Eight core tools — read_file, write_file, edit_file, bash, find_files, grep, list_directory, tree — exposed through a gRPC sandbox sidecar. A streaming partial-JSON parser tolerates mid-stream tool-call extraction.
Subagent orchestration. Spawn, send-input, wait, and cancel control tools with an eight-child concurrency cap, allowlist-gated nested spawning, per-spawn model override through role resolution, and children persisted as forkable sessions viewable live in the TUI.
Bring-your-own-model. Direct Anthropic, OpenAI, and OpenRouter drivers with Server-Sent Events (SSE) streaming and per-role driver/model selection.
ATIF (Agent Trajectory Interchange Format) v1.6 trajectory logging. Standardized execution traces — agent schemas, per-turn timing, tool-call records. This is the input format the reinforcement learning (RL) roadmap consumes.
Local-first session persistence. SQLite by default; Postgres opt-in for shared installs. Sessions survive crashes and can fork from any past turn.
Sandbox. macOS isolation via sandbox-exec with a deny-by-default network policy (loopback only) and a per-repo allowlist for outbound hosts. Other platforms run unsandboxed.

Roadmap

Two phases scope the next round of self-improvement work. Framework choice is deferred until each phase starts so the field can be re-evaluated.

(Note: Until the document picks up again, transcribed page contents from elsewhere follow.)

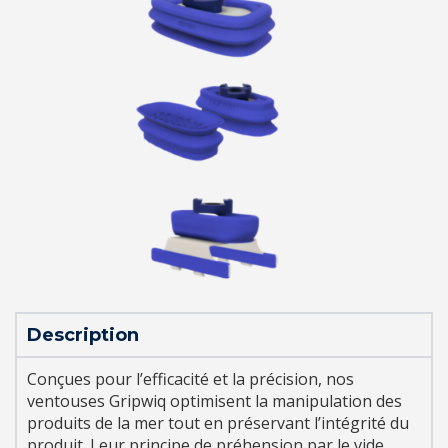
Description
Conçues pour l’efficacité et la précision, nos
ventouses Gripwiq optimisent la manipulation des
produits de la mer tout en préservant l’intégrité du
produit. Leur principe de préhension par le vide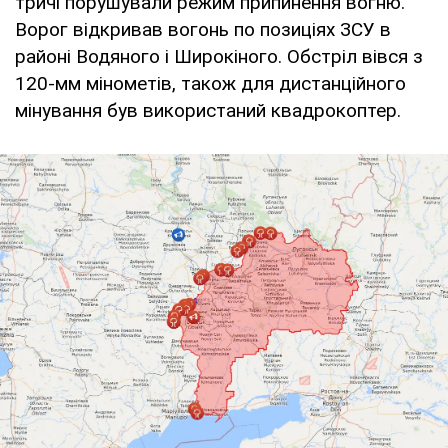
тричі порушували режим припинення вогню.
Ворог відкривав вогонь по позиціях ЗСУ в
районі Водяного і Широкіного. Обстріл вівся з
120-мм мінометів, також для дистанційного
мінування був використаний квадрокоптер.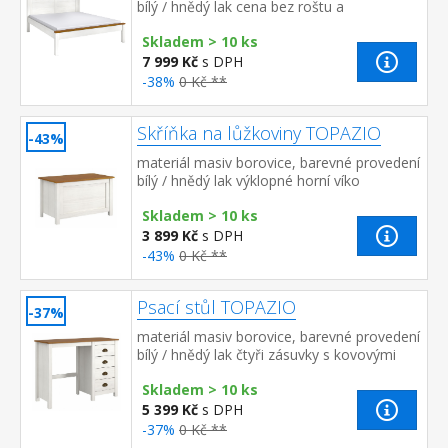
bílý / hnědý lak cena bez roštu a
matrace doporučený rozměr matrace 160 ×
Skladem > 10 ks
200 cm nebo 2 kusy 80 ×...
7 999 Kč
s DPH
-38%
0 Kč **
Skříňka na lůžkoviny TOPAZIO
-43%
materiál masiv borovice, barevné provedení
bílý / hnědý lak výklopné horní víko
Skladem > 10 ks
3 899 Kč
s DPH
-43%
0 Kč **
Psací stůl TOPAZIO
-37%
materiál masiv borovice, barevné provedení
bílý / hnědý lak čtyři zásuvky s kovovými
úchytkami a pojezdy
Skladem > 10 ks
5 399 Kč
s DPH
-37%
0 Kč **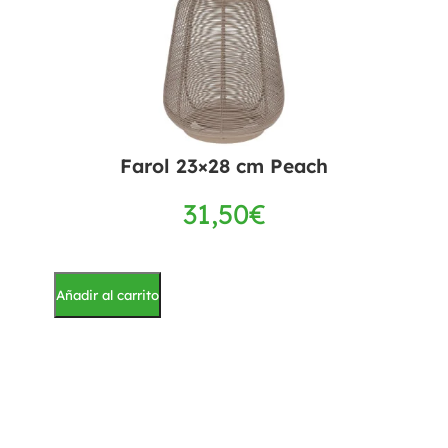
Farol 23×28 cm Peach
31,50
€
Añadir al carrito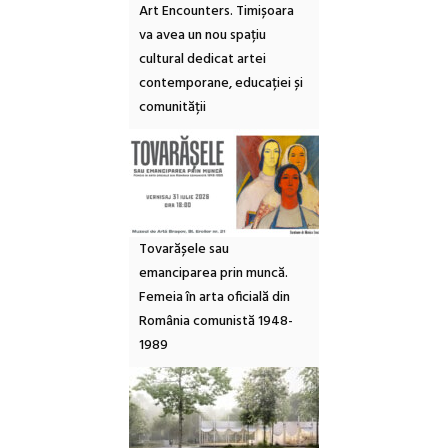
Art Encounters. Timișoara
va avea un nou spațiu
cultural dedicat artei
contemporane, educației și
comunității
Tovarășele sau
emanciparea prin muncă.
Femeia în arta oficială din
România comunistă 1948-
1989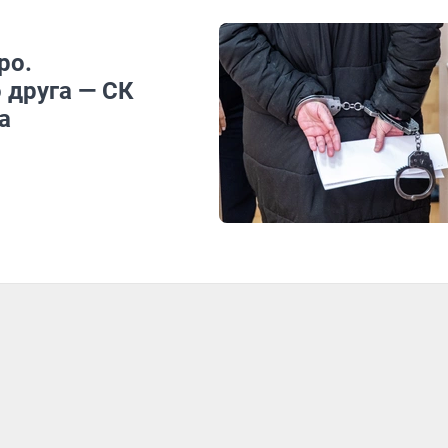
ро.
 друга — СК
а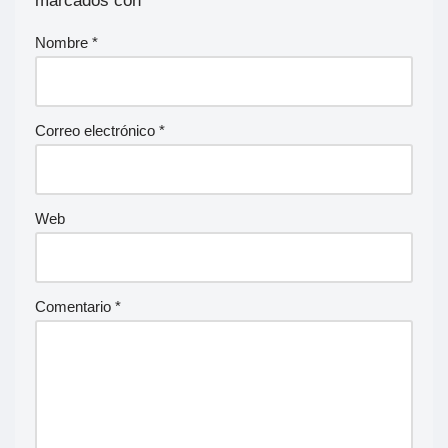
marcados con
*
Nombre
*
Correo electrónico
*
Web
Comentario
*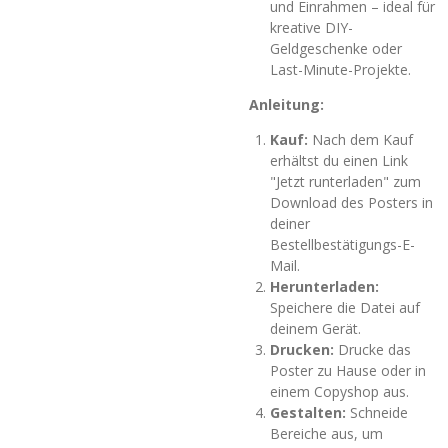
und Einrahmen – ideal für
kreative DIY-
Geldgeschenke oder
Last-Minute-Projekte.
Anleitung:
Kauf:
Nach dem Kauf
erhältst du einen Link
"Jetzt runterladen" zum
Download des Posters in
deiner
Bestellbestätigungs-E-
Mail.
Herunterladen:
Speichere die Datei auf
deinem Gerät.
Drucken:
Drucke das
Poster zu Hause oder in
einem Copyshop aus.
Gestalten:
Schneide
Bereiche aus, um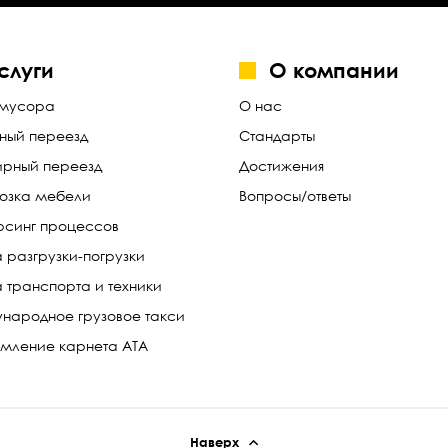
слуги
О компании
 мусора
О нас
ый переезд
Стандарты
ирный переезд
Достижения
озка мебели
Вопросы/ответы
рсинг процессов
 разгрузки-погрузки
а транспорта и техники
народное грузовое такси
ление карнета АТА
Наверх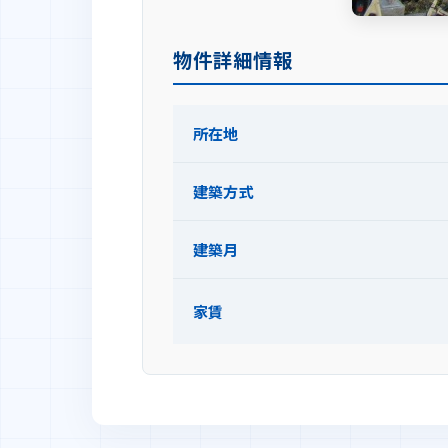
物件詳細情報
所在地
建築方式
建築月
家賃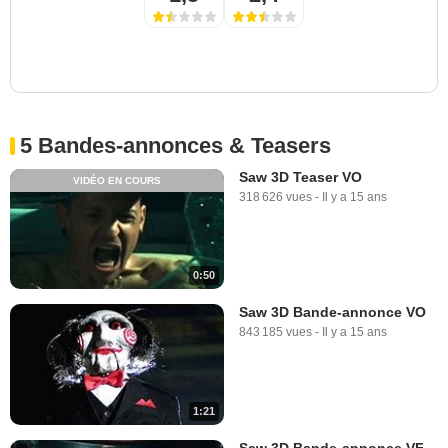
5 Bandes-annonces & Teasers
Saw 3D Teaser VO
VIDÉO EN COURS
318 626 vues
-
Il y a 15 ans
0:50
Saw 3D Bande-annonce VO
843 185 vues
-
Il y a 15 ans
1:21
Saw 3D Bande-annonce VF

Composable evaluation & multi-environment optimization. Replace the single scalar reward with a weighted combination of dimensions — task success, token efficiency, and RLAIF (Reinforcement Learning from AI Feedback) judge scores for soft quality. Replace the single benchmark with an environment trait so any eval harness can serve as one of many objectives. Surface per-turn ATIF trajectory data so the harness can identify which turn in a multi-step run failed, not just whether the task passed.
RL training pipeline & model self-improvement. Convert ATIF trajectories into scored trajectory groups, export them as datasets for GRPO (Group Relative Policy Optimization), DPO (Direct Preference Optimization), or supervised fine-tuning (SFT), and wire the environment into a trainer that updates model weights. A model hot-swap to a local inference server closes the loop: execute → score → train → deploy → repeat. A distillation pipeline (large-model trajectories into a smaller agent model) and reward-hacking detection are explicit scope items. The committed piece is that strategic intent — a model fine-tuned for Osprey's own harness; the specific integration shape is deferred.

Status

Osprey is under active development and its source is not yet public. The optimization loop is operational: the baseline and noise floor are measured and the automated outer loop is wired. Improvement numbers will be published as candidates clear the accept gate. This page tracks the methodology and architecture as the work progresses.